Neither does the U.S. Navy, Adm. Brad Mooney, chief of the office of naval research, said. The Navy paid for the Titanic expedition as part of a five-year, $2.8-million contract to develop deep-sea diving research and exploration vehicles.
'Let It Lie in Peace'
"I think our position is the Titanic ought not to be disturbed," Mooney said. "Let it lie in peace."
All told, the scientists worked about 33 hours at the wreck during 10 dives in the Alvin, a three-man mini-submarine. They found the Titanic, which hit an iceberg and sank on April 15, 1912, on its maiden voyage, broken into two large sections. The bow is partly buried and rusting badly, but largely intact.
It sits upright about one-third mile north of the badly damaged stern. The ship's midsection apparently was destroyed, and plates, pots and other debris are scattered widely.

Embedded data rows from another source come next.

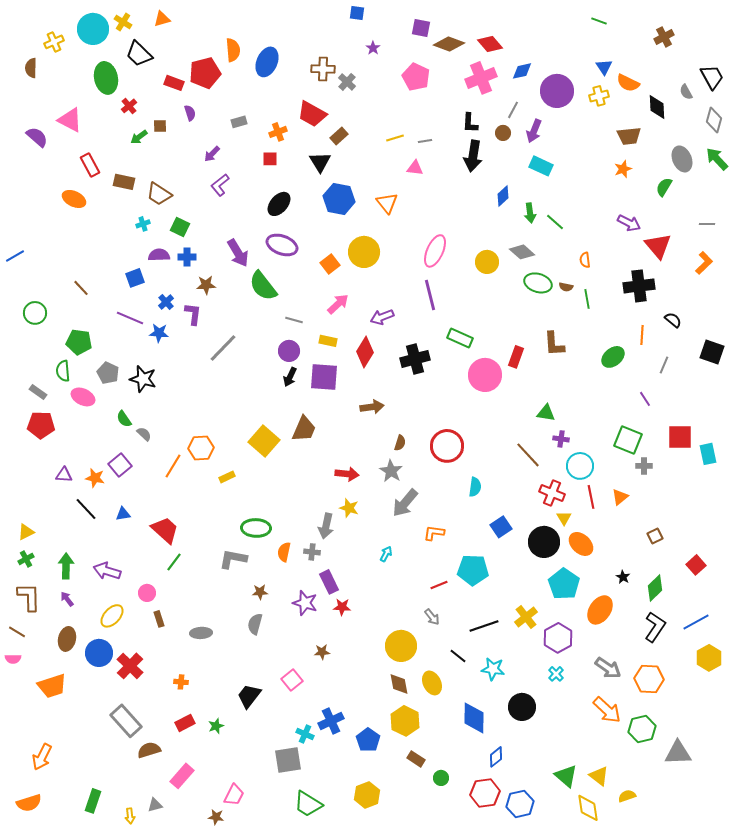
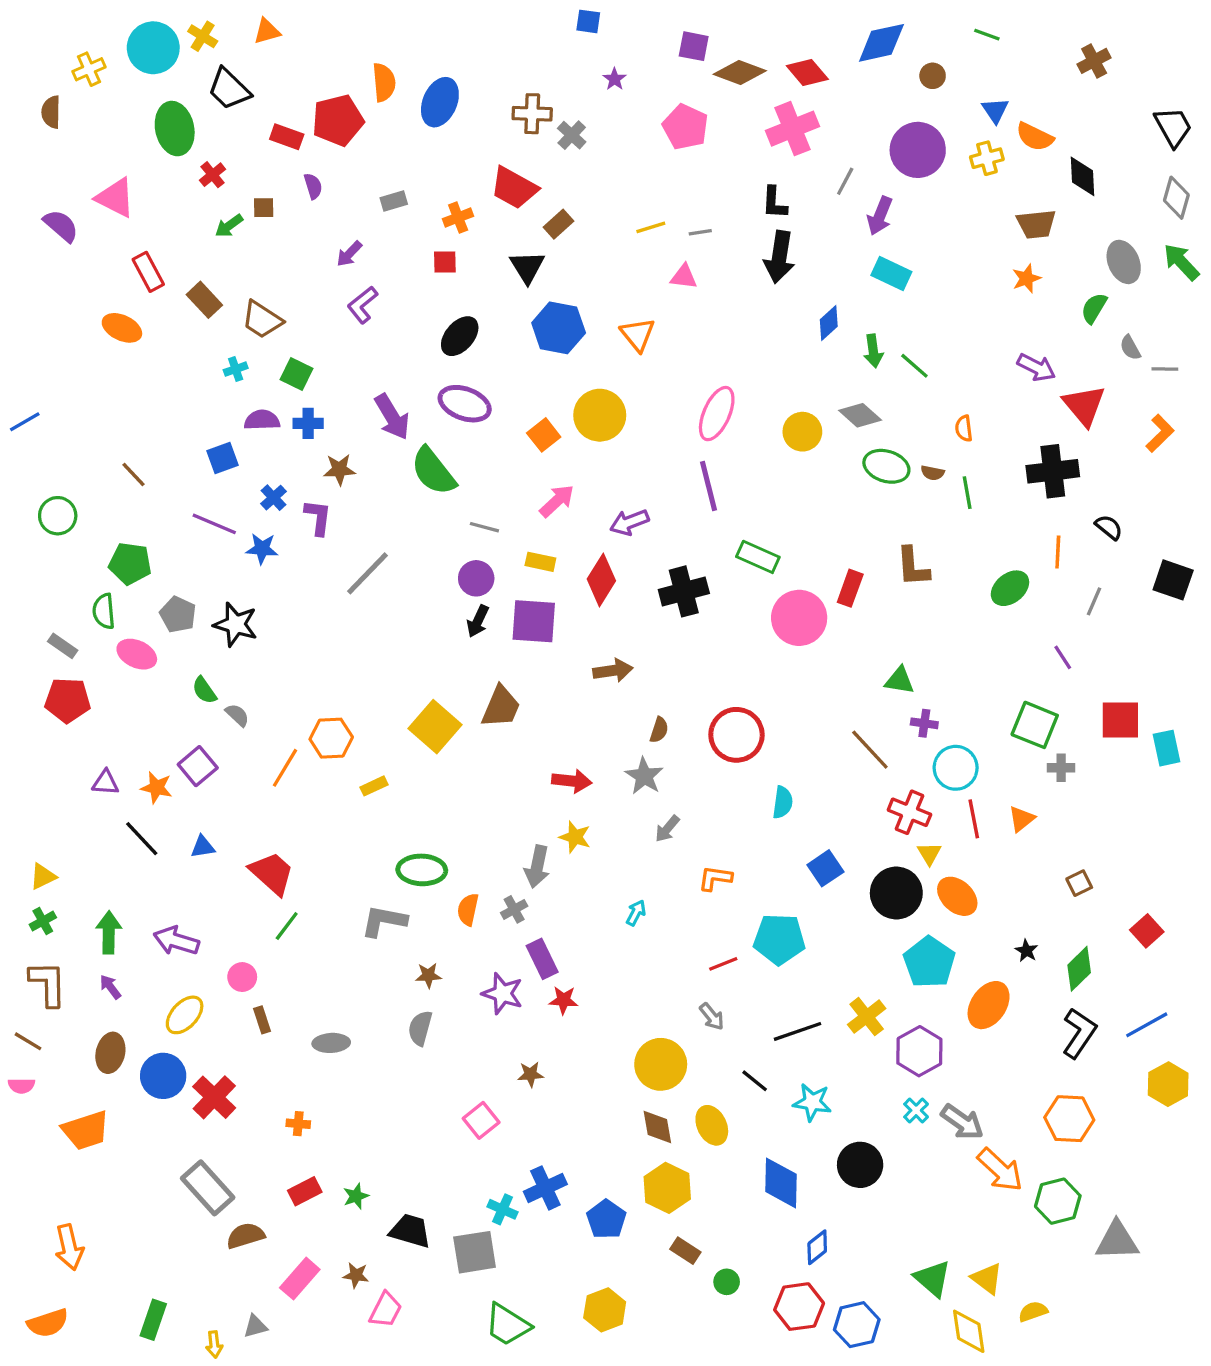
blue diamond: (522, 71) -> (881, 43), moved, size x1.5
gray semicircle: (686, 92) -> (1130, 348), moved
brown circle: (503, 133) -> (933, 76), moved
brown rectangle: (124, 182) -> (204, 300), turned 35
gray arrow: (405, 503) -> (667, 829), size x0.6
gray cross: (312, 552) -> (514, 909), turned -35
gray arrow: (608, 668) -> (962, 1122), moved
black trapezoid: (249, 696) -> (410, 1231), moved, turned 68
orange arrow: (42, 757) -> (69, 1247), turned -40
brown star: (216, 817) -> (356, 1275), moved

Although the scientists and crew took no artifacts from the wreck, Alvin pilot Will Sellers carried eight souvenirs from the ocean bottom--foam-plastic coffee cups, decorated with ink drawings of the Titanic, that he had lashed to the submarine's hull.
The underwater pressure of nearly 400 times atmospheric pressure had crushed the cups to about one inch high and turned them rock-hard.
"Everyone sent something down," Sellers said, twirling the cups on a piece of fishing line. "Someone sent down a (foam-plastic) six-pack cooler. It came back perfect. It holds one beer now."
Electronic Probe Praised
Crew members were full of praise for the suitcase-size electronic probe, Jason Jr., that swam on a 200-foot tether from the manned mini-sub and took pictures of shiny brass plaques, dangling chandeliers, glass portholes and other remnants of the once-elegant liner.
"The thing flew like a feather," the probe's designer and operator, Martin Bowen, said proudly. He wore an "Operation Titanic" patch, showing a picture of the giant ship, on his blue jump suit.
However, project engineer Chris von Alt said that the Jason Jr. had been only about "60% efficient" because of "electronic gremlins" that shorted out its power during several dives.